_MATERIAL PROVIDED_
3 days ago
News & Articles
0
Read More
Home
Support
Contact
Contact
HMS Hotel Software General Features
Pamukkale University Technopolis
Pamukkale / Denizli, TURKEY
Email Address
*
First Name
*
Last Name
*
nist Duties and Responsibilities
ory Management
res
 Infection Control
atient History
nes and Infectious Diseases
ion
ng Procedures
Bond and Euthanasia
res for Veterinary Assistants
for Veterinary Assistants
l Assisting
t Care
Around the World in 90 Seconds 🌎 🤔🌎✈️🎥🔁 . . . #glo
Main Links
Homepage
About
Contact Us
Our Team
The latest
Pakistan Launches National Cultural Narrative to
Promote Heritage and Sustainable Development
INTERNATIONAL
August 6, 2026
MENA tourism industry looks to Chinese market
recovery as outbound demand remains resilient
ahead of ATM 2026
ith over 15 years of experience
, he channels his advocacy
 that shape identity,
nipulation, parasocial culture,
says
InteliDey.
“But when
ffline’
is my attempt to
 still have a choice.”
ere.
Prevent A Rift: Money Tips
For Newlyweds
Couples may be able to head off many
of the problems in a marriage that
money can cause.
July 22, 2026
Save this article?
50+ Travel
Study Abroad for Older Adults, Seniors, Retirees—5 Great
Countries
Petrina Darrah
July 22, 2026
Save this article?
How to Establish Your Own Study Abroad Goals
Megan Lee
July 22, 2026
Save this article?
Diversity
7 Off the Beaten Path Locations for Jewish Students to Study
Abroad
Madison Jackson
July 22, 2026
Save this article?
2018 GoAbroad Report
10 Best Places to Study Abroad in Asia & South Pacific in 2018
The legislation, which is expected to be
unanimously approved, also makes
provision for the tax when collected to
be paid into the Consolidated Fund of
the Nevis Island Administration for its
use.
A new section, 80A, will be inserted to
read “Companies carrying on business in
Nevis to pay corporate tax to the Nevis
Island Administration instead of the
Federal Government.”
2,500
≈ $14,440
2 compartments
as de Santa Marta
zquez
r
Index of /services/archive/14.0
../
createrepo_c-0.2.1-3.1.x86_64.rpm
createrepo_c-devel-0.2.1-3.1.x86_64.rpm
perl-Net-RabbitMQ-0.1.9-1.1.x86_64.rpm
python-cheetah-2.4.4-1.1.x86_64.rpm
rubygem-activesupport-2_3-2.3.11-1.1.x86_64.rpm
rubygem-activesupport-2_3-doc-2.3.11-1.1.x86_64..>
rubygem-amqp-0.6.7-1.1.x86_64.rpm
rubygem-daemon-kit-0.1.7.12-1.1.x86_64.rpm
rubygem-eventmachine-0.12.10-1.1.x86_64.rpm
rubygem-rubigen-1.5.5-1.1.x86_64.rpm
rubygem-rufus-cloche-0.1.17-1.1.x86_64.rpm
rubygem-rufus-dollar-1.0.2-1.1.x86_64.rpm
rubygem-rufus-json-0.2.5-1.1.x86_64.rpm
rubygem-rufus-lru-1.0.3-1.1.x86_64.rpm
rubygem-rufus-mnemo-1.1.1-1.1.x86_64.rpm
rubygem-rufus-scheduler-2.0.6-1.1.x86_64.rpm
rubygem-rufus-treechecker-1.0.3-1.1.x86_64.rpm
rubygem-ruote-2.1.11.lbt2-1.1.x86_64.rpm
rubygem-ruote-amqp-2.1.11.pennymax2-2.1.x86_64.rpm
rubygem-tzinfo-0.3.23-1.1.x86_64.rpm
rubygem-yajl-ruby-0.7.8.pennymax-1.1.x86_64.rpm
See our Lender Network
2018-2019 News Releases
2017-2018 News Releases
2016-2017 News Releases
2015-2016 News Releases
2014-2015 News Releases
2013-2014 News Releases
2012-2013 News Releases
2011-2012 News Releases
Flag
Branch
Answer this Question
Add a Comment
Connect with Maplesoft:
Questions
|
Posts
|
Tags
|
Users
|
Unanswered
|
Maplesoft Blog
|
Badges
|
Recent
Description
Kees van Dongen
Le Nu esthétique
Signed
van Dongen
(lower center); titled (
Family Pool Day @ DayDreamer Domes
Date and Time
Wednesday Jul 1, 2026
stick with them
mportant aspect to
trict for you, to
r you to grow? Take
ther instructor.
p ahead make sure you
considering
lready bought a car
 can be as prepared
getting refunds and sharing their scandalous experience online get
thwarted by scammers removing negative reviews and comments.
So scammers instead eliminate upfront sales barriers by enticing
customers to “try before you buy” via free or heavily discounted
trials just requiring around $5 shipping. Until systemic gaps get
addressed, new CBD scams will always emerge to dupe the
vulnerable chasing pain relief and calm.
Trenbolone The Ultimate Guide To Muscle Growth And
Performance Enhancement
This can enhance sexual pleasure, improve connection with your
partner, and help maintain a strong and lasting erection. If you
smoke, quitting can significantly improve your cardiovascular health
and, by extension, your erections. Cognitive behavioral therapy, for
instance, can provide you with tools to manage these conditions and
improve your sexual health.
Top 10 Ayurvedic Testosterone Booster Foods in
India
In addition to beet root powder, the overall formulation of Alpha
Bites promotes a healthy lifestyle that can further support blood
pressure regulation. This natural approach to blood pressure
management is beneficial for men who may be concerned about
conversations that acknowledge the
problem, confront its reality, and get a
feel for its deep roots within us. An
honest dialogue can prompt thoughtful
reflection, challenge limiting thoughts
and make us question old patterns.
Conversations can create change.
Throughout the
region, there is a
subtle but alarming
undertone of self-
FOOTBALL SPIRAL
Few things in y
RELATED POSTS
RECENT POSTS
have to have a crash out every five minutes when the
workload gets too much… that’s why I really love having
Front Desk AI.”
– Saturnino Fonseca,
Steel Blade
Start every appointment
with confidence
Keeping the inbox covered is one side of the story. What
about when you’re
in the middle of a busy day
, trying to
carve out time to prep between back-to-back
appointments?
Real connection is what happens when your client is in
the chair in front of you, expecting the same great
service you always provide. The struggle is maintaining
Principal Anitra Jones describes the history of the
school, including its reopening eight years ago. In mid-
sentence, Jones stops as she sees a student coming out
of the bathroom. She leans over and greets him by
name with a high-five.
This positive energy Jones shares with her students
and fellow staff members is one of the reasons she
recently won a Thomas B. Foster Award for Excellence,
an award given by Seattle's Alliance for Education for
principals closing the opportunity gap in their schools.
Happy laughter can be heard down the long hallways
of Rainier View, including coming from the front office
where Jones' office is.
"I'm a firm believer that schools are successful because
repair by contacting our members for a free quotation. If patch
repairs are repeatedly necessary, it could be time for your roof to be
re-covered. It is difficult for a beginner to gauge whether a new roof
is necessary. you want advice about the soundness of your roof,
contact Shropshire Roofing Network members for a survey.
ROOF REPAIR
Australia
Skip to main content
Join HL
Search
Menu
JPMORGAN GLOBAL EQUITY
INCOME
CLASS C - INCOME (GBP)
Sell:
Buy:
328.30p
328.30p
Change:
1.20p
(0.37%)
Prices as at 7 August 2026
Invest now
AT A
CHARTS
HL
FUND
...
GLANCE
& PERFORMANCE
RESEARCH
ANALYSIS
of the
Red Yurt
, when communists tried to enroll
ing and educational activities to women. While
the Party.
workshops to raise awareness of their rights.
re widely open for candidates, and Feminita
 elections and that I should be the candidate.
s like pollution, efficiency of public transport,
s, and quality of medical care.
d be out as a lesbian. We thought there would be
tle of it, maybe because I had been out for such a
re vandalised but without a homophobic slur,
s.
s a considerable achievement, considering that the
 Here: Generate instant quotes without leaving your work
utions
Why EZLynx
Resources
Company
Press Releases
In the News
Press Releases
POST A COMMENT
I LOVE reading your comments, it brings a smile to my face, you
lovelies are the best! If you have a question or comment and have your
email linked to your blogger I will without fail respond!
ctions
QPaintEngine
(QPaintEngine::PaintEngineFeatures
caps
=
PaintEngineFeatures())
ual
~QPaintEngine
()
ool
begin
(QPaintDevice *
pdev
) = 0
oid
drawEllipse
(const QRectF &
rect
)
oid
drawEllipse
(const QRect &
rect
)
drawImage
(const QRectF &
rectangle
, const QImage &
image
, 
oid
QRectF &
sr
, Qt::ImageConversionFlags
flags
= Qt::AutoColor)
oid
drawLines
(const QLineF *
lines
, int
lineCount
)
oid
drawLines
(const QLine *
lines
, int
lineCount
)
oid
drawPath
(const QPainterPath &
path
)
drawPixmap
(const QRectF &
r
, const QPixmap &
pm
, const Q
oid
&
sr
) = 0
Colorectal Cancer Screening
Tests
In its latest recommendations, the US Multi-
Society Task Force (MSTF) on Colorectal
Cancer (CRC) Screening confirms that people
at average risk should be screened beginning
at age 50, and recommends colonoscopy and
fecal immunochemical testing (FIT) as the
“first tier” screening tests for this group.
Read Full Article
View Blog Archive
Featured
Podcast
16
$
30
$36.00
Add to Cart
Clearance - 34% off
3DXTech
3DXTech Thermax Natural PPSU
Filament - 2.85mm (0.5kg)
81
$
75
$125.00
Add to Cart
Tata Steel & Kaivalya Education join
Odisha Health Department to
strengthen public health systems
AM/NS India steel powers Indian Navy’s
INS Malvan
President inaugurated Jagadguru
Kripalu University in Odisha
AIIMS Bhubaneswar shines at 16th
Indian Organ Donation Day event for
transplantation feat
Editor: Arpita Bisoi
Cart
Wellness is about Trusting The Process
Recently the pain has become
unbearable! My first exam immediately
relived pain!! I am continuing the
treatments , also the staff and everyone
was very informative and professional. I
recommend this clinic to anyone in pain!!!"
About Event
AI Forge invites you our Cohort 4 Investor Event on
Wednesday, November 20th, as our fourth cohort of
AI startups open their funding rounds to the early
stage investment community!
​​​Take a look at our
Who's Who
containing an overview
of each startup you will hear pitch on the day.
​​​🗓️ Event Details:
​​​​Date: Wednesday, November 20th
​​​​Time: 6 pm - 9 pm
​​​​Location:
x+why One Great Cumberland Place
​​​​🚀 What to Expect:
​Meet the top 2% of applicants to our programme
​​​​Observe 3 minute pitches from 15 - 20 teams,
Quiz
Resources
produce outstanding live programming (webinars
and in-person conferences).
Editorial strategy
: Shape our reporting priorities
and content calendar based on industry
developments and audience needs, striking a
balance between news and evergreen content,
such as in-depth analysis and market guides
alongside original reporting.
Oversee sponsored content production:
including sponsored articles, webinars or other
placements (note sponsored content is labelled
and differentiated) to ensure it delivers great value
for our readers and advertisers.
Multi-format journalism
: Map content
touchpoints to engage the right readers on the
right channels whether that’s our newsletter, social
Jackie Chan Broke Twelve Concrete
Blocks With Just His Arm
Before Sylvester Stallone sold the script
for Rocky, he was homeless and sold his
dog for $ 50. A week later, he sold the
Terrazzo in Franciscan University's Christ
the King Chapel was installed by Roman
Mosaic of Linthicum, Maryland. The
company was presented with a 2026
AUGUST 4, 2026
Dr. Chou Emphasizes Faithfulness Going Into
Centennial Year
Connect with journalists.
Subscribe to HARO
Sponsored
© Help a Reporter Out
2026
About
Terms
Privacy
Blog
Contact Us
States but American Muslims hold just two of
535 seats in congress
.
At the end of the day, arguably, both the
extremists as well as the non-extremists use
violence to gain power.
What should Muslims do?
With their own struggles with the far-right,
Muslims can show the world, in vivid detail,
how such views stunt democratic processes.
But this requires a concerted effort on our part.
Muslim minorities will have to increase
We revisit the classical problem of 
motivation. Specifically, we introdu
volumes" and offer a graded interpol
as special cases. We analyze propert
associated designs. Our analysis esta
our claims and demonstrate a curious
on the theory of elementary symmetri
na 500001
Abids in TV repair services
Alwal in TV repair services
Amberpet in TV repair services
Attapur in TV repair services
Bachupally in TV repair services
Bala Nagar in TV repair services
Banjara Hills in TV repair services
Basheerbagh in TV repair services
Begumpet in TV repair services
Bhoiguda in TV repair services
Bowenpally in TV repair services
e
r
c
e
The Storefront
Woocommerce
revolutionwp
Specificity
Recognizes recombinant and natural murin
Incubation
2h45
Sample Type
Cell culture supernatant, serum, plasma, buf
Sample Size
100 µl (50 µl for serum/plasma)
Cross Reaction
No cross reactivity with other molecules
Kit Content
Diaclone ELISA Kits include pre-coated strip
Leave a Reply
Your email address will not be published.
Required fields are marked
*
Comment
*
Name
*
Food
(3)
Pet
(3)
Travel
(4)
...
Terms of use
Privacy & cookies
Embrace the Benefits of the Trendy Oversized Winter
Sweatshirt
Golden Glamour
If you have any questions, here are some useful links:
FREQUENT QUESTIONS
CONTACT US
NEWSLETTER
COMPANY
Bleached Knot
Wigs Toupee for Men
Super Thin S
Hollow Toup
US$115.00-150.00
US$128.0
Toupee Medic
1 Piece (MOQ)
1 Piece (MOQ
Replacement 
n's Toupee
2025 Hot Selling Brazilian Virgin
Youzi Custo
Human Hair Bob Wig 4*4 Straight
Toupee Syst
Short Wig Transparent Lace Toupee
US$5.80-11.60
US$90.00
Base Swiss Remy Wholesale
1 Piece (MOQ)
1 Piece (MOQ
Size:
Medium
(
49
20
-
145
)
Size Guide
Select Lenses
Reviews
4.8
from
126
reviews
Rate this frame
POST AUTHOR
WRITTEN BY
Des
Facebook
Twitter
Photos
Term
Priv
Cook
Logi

_WHAT YOU NEED TO DO_
Say how many lines contain "activesupport" in the material above; the number is the whole answer.

_SOLUTION TO THIS EXERCISE_
2